## Task details
All of the data is to be repeated verbatim.

## Input
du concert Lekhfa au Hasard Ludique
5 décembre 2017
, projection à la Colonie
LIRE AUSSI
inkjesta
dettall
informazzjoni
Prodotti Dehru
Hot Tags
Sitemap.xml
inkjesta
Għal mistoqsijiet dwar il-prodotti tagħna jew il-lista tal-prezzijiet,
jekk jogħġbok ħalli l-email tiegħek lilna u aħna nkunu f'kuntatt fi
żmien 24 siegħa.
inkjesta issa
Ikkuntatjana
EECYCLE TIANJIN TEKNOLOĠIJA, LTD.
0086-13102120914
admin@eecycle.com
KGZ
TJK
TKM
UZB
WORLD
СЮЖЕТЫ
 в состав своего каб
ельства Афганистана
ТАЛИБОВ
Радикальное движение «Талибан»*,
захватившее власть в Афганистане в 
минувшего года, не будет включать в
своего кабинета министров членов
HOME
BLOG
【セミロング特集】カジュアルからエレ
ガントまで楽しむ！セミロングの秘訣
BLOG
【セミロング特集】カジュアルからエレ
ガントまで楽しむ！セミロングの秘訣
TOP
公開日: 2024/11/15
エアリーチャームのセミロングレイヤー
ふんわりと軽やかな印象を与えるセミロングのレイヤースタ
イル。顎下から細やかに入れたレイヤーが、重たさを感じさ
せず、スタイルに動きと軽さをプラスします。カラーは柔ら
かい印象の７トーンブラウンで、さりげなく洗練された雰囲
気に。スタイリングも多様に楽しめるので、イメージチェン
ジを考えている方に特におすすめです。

## Result below
du concert Lekhfa au Hasard Ludique
5 décembre 2017
, projection à la Colonie
LIRE AUSSI
inkjesta
dettall
informazzjoni
Prodotti Dehru
Hot Tags
Sitemap.xml
inkjesta
Għal mistoqsijiet dwar il-prodotti tagħna jew il-lista tal-prezzijiet,
jekk jogħġbok ħalli l-email tiegħek lilna u aħna nkunu f'kuntatt fi
żmien 24 siegħa.
inkjesta issa
Ikkuntatjana
EECYCLE TIANJIN TEKNOLOĠIJA, LTD.
0086-13102120914
admin@eecycle.com
KGZ
TJK
TKM
UZB
WORLD
СЮЖЕТЫ
 в состав своего каб
ельства Афганистана
ТАЛИБОВ
Радикальное движение «Талибан»*,
захватившее власть в Афганистане в 
минувшего года, не будет включать в
своего кабинета министров членов
HOME
BLOG
【セミロング特集】カジュアルからエレ
ガントまで楽しむ！セミロングの秘訣
BLOG
【セミロング特集】カジュアルからエレ
ガントまで楽しむ！セミロングの秘訣
TOP
公開日: 2024/11/15
エアリーチャームのセミロングレイヤー
ふんわりと軽やかな印象を与えるセミロングのレイヤースタ
イル。顎下から細やかに入れたレイヤーが、重たさを感じさ
せず、スタイルに動きと軽さをプラスします。カラーは柔ら
かい印象の７トーンブラウンで、さりげなく洗練された雰囲
気に。スタイリングも多様に楽しめるので、イメージチェン
ジを考えている方に特におすすめです。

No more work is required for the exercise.